Online healthcare companies are increasingly marketing GLP-1 prescriptions to people who aren't overweight or obese, according to a recent Bloomberg story. Federal regulators are starting to crack down on telehealth platforms for their compounded GLP-1 ads. So far, the FDA and FTC have targeted companies claiming their copycat weight loss drugs are the same as brand-name versions and that allegedly mislead consumers with misrepresented products and reviews. These actions could signal that the feds will next go after entities that advertise GLP-1s for unapproved uses, such as for cosmetic purposes for people whose BMI isn’t at least 27.

The CDC’s vaccine advisory panel voted to change its recommendation on when babies should receive their first dose of the hepatitis B vaccine. Vaccine makers that develop products administered to children need to develop messaging that addresses the reasons parents give for bypassing routine childhood vaccines—namely, concerns over side effects, safety, and having to get too many shots, per KFF’s survey. Companies should work with state public health agencies—some of which are now issuing their own vaccine guidance to counter changing federal recommendations—to co-develop campaigns that clearly communicate both the benefits of vaccination and the risks of foregoing it.

AI isn’t replacing search—it’s moving earlier in the journey. OpenAI data shows only about 2% of ChatGPT prompts mention purchasable items, yet product suggestions appear in nearly one-third of prompts unrelated to shopping. For health and productivity queries, those rates jump above 40%. Meanwhile, AI minutes have quadrupled year over year while Google search usage remains slightly up, meaning AI is adding a new discovery layer, not cannibalizing intent-based search. For marketers, this creates a new upstream battleground where LLMs shape category awareness before comparison shopping begins. Brands must map the non-shopping conversations where their products naturally surface.

Marc Cuban Cost Plus Drug online pharmacy founder Mark Cuban wants the Trump administration to waive generic drug regulatory approval fees, the entrepreneur told Reuters. Cuban’s push into US manufacturing could help lower prices for some high-cost generic drugs by adding competition where little currently exists.

Medicare plans to pay health tech companies for wearables, apps, and telehealth technology that improves patient outcomes via a new pilot program aimed to begin in July 2026. The government’s willingness to pay for digital health solutions signals a meaningful shift toward making these tools part of standard clinical care. But health tech makers need to prove their tools improve patient outcomes to make it into the pilot program.

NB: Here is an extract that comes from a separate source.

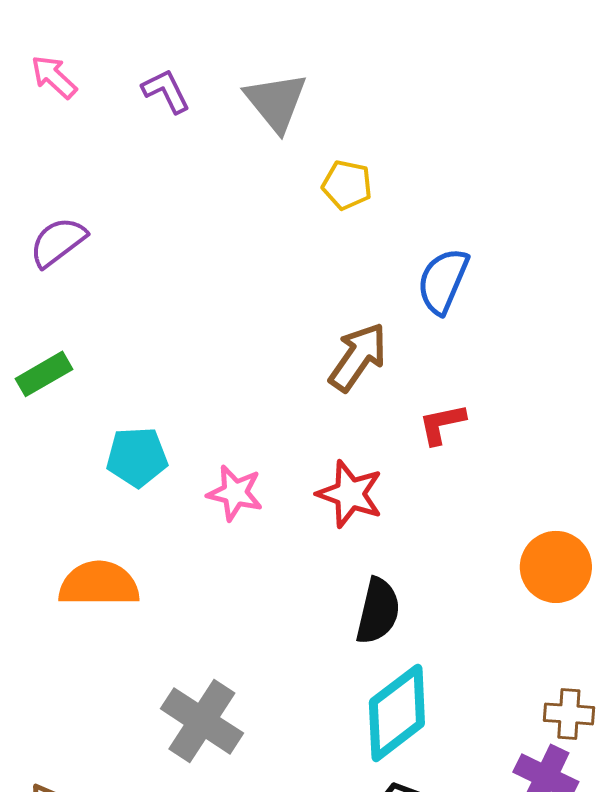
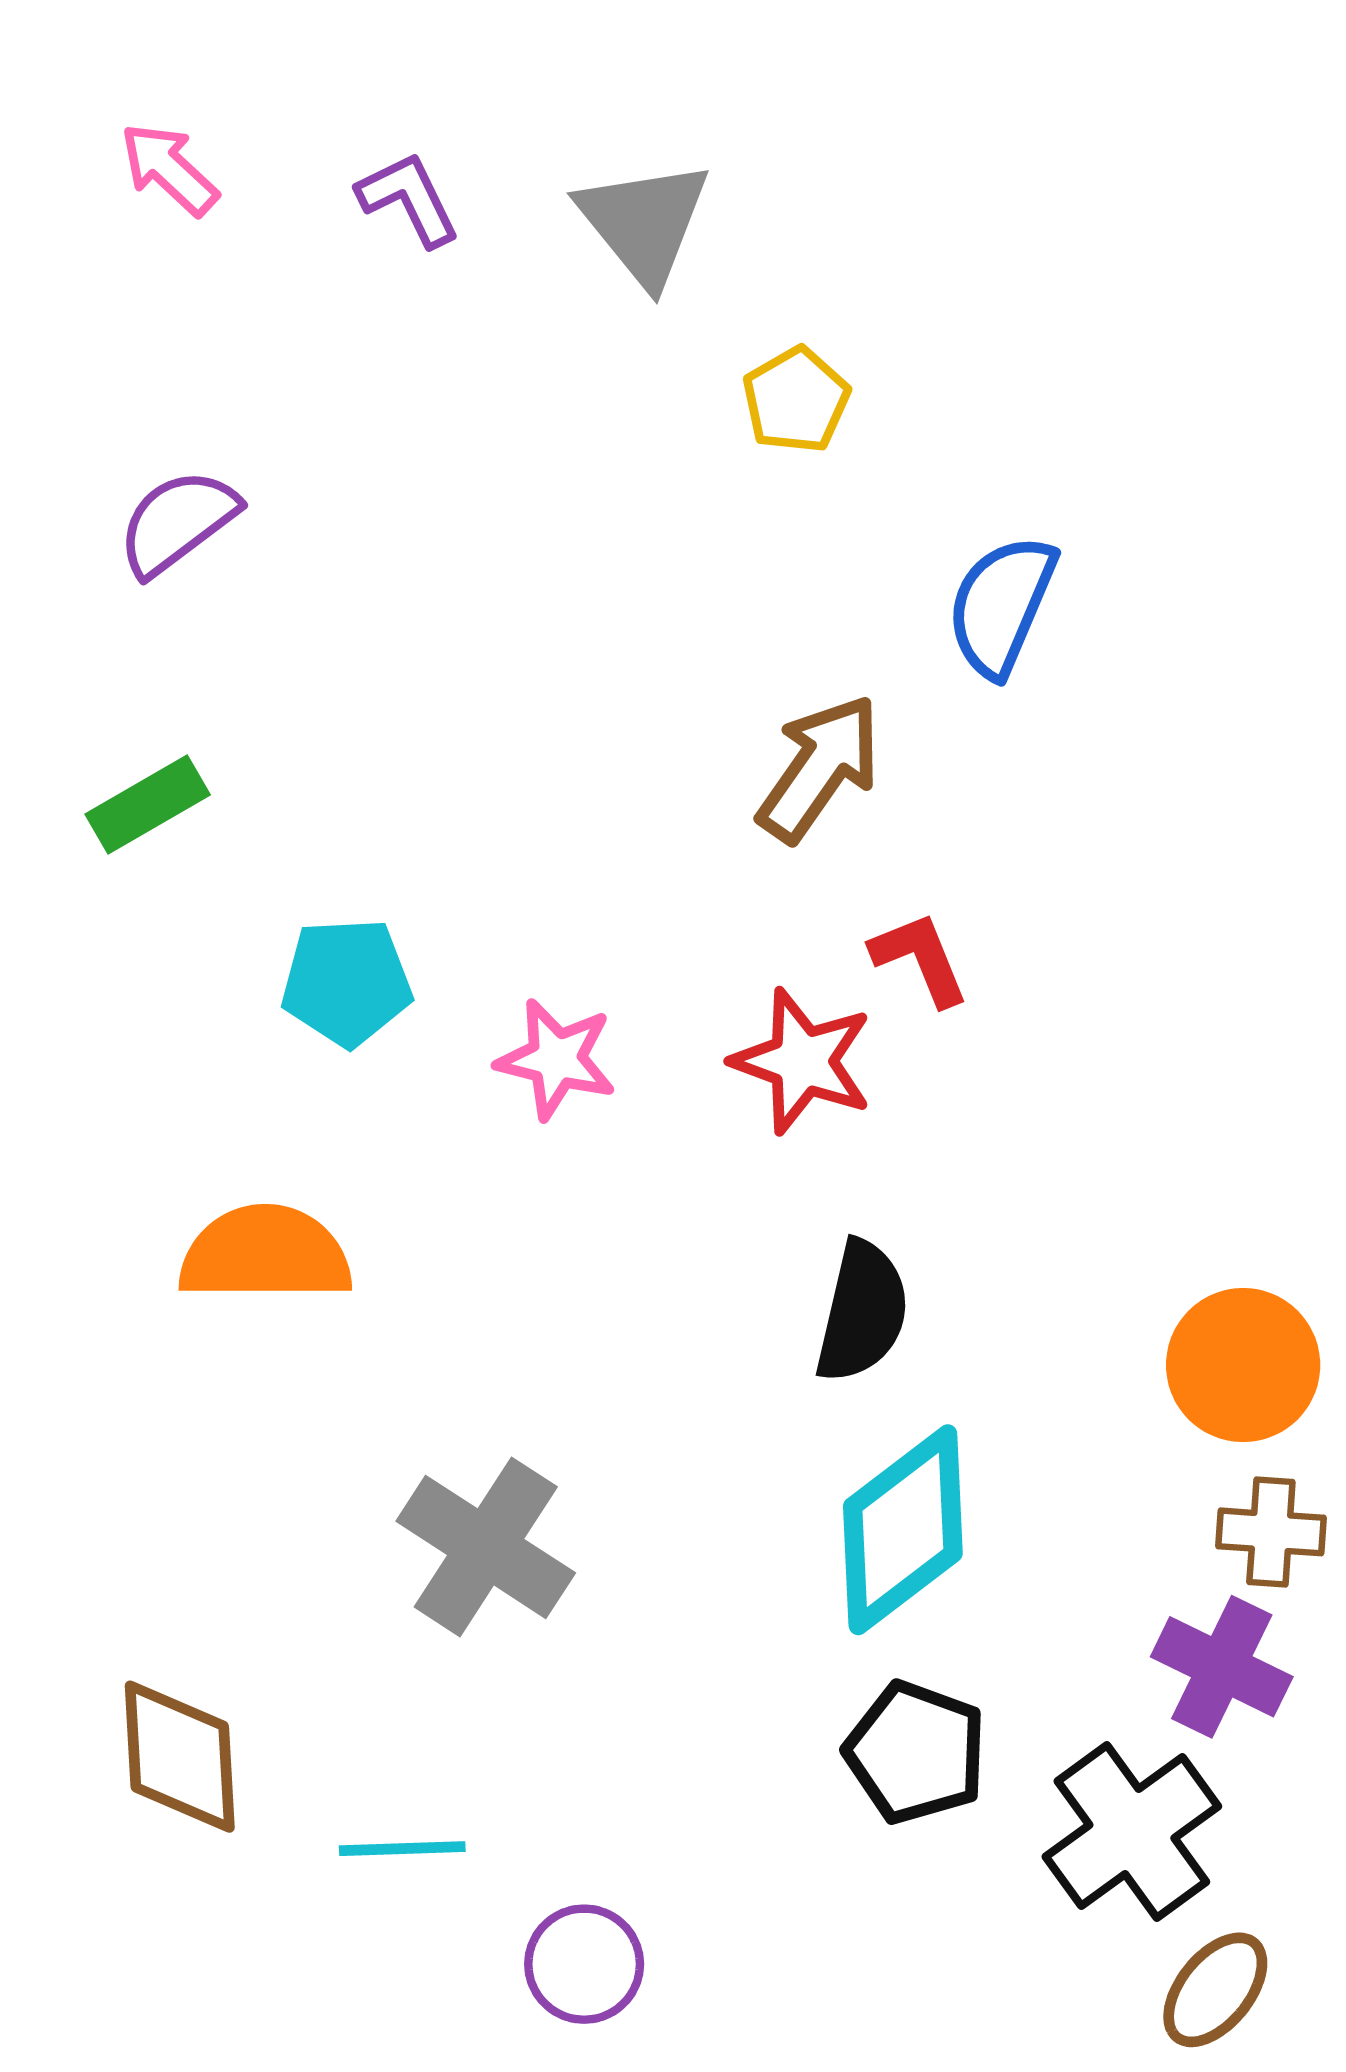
yellow pentagon: (347, 185) -> (796, 400), turned 30
red L-shape: (442, 424) -> (920, 959), moved, turned 80
orange circle: (556, 567) -> (1243, 1365), moved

Most people who get their health coverage through the ACA marketplace anticipate being unable to afford rising premiums if enhanced tax credits lapse, with many expecting they’ll have to forgo insurance, per a just-released KFF survey. Unaffordable insurance—or no coverage at all—will force people into difficult choices, such as delaying care and treatment or cutting other essentials to pay for healthcare. With coverage gaps possible as soon as next month, insurers will need to help members navigate changing eligibility and costs to avoid losing them.

Pharma and biotech companies will soon be able to seek drug approvals with just one clinical trial instead of the standard two under upcoming policy changes from FDA chief Marty Makary, per STAT. While some drugmakers may benefit from the shift to a one-study standard by cutting both costs and timelines, vaccine manufacturers are facing pressure to produce more evidence of effectiveness.

Short-form video platforms like TikTok, Instagram Reels, and YouTube Shorts contribute to poorer cognitive and mental health, or “brain rot”, among viewers, per an analysis by Griffith University researchers. Research has previously linked social media use to mental health risks, especially for adolescents and young adults, but the rapid spread of short-form video adds a newer and increasingly common point of exposure.